§ **Source data**:

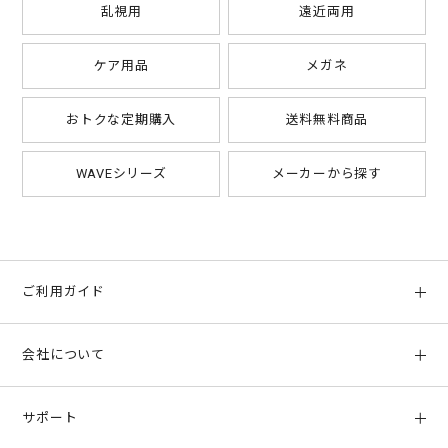
乱視用
遠近両用
ケア用品
メガネ
10
¥1,018
枚
おトクな定期購入
送料無料商品
WAVEシリーズ
メーカーから探す
ご利用ガイド
初めての方へ
会社について
ご利用ガイド
会社概要
お支払い方法、配送について
サポート
店舗情報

§ **To do**: Each record above needs to be transcribed word for word, with its pictures omitted.

§ **Task answer**:
乱視用
遠近両用
ケア用品
メガネ
10
¥1,018
枚
おトクな定期購入
送料無料商品
WAVEシリーズ
メーカーから探す
ご利用ガイド
初めての方へ
会社について
ご利用ガイド
会社概要
お支払い方法、配送について
サポート
店舗情報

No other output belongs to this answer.